На смену паштету пришел рыбный рулет с соусом из хрена, и Вентшлеру удалось скрыть возбуждение. Новостная передача по телевизору! Что может быть лучше!
Расслабившись, он решил, что все же может позволить себе бокал вина, не притупив при этом чувств и не ослабив внимания.
Еще у него появился аппетит, и он сумел насладиться супом с клецками, жареным цыпленком с овощным ассорти и, наконец, яблоками, запеченными с корицей и жженым сахаром. Высокие напольные часы в углу столовой показывали почти десять часов.

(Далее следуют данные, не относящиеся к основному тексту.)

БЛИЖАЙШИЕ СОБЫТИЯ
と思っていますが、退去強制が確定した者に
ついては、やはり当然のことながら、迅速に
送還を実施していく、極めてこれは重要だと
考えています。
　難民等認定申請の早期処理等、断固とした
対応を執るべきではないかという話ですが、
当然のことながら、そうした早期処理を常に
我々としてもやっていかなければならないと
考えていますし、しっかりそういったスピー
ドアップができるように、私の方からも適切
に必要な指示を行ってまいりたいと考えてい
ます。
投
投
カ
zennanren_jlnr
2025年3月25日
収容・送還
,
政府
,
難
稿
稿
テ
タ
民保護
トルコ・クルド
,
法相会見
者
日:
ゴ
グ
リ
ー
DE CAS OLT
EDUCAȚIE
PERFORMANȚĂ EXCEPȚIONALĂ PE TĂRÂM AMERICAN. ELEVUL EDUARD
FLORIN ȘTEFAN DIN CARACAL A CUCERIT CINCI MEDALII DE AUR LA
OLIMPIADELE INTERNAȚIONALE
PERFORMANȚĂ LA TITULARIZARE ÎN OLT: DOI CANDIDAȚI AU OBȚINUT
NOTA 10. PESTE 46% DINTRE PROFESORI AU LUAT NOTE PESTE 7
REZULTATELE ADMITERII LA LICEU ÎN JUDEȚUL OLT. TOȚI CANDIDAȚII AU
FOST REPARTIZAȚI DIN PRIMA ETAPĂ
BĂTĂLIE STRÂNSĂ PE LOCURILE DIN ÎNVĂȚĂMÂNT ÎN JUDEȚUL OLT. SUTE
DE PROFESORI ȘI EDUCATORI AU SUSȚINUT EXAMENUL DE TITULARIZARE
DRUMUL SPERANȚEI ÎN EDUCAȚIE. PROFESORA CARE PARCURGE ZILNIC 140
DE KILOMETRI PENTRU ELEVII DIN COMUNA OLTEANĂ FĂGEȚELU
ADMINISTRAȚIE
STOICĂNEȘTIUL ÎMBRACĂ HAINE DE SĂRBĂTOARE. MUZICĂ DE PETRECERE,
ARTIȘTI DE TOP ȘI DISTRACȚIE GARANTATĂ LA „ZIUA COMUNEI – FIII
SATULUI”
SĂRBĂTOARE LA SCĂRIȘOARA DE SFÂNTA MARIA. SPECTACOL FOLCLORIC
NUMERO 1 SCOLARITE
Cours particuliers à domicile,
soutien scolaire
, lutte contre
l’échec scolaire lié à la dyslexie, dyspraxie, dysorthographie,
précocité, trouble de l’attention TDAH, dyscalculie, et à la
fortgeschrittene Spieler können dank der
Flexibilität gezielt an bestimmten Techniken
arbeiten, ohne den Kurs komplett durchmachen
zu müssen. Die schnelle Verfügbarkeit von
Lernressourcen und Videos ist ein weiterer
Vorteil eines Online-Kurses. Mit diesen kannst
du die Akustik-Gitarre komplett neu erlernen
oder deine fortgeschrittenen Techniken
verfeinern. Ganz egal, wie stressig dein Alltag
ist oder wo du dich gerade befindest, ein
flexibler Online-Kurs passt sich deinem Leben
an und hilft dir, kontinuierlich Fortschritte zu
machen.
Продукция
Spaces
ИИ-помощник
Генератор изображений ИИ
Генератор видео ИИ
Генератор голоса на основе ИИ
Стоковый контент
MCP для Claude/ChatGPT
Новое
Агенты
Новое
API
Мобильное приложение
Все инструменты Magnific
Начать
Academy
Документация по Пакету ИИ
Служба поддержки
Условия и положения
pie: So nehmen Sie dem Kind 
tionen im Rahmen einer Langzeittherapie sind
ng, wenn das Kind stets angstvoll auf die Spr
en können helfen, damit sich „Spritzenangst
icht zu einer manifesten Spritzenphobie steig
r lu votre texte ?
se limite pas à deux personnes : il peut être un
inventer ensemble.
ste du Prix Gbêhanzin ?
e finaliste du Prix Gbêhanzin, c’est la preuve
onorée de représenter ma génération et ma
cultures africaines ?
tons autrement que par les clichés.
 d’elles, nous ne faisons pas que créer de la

Фрау Фойерштайн подала знак мужу и встала.
– Предлагаю выпить кофе и бренди в другой комнате, чтобы иметь возможность увидеть Аниту по телевизору!
По чашкам разлили черный кофе, к нему подали великолепный коньяк, мужчинам предложили сигары, а дамам – сигареты. Вентшлер не обратил на это внимания; его взгляд был прикован к телеэкрану.
Конечно, телевидение было ему знакомо; в конце концов, передатчик в Витцлебене вышел из строя из-за бомбежки всего лишь в прошлом году…
Он поправил себя. Это было в тысяча девятьсот сорок третьем. Не в
И мысль об этом вывела на первый план все то беспокойство, от которого он на время отвлекся. Калькгавер упомянул неподходящие альтернативы; может, это одна из них? Если так, вероятно, кто-то еще, помимо научного подразделения СС, открыл путешествия во времени и его целенаправленно сбили с пути. У него по коже пробежали мурашки. Сама идея о том, чтобы вести войну на поле битвы времени…
Но в этом доме, в этом городе царила совершенно не военная атмосфера! То и дело слышались звуки обычного транспорта, правда, у Вентшлера не было возможности выглянуть в окно. Так или иначе, Фойерштайн, сверившись в часами, включил телевизор.